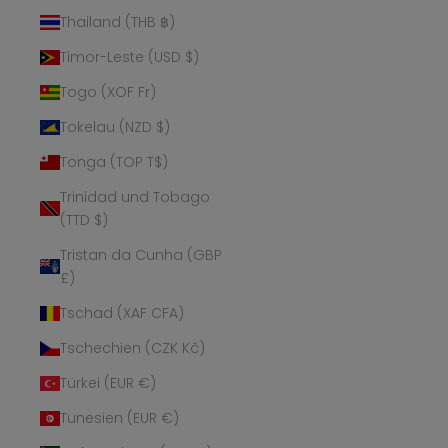
Thailand (THB ฿)
Timor-Leste (USD $)
Togo (XOF Fr)
Tokelau (NZD $)
Tonga (TOP T$)
Trinidad und Tobago
(TTD $)
Tristan da Cunha (GBP
£)
Tschad (XAF CFA)
Tschechien (CZK Kč)
Türkei (EUR €)
Tunesien (EUR €)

## PROBLEM TO SOLVE
Copy out the material above exactly; the images stay out.

## REPLY
Thailand (THB ฿)
Timor-Leste (USD $)
Togo (XOF Fr)
Tokelau (NZD $)
Tonga (TOP T$)
Trinidad und Tobago
(TTD $)
Tristan da Cunha (GBP
£)
Tschad (XAF CFA)
Tschechien (CZK Kč)
Türkei (EUR €)
Tunesien (EUR €)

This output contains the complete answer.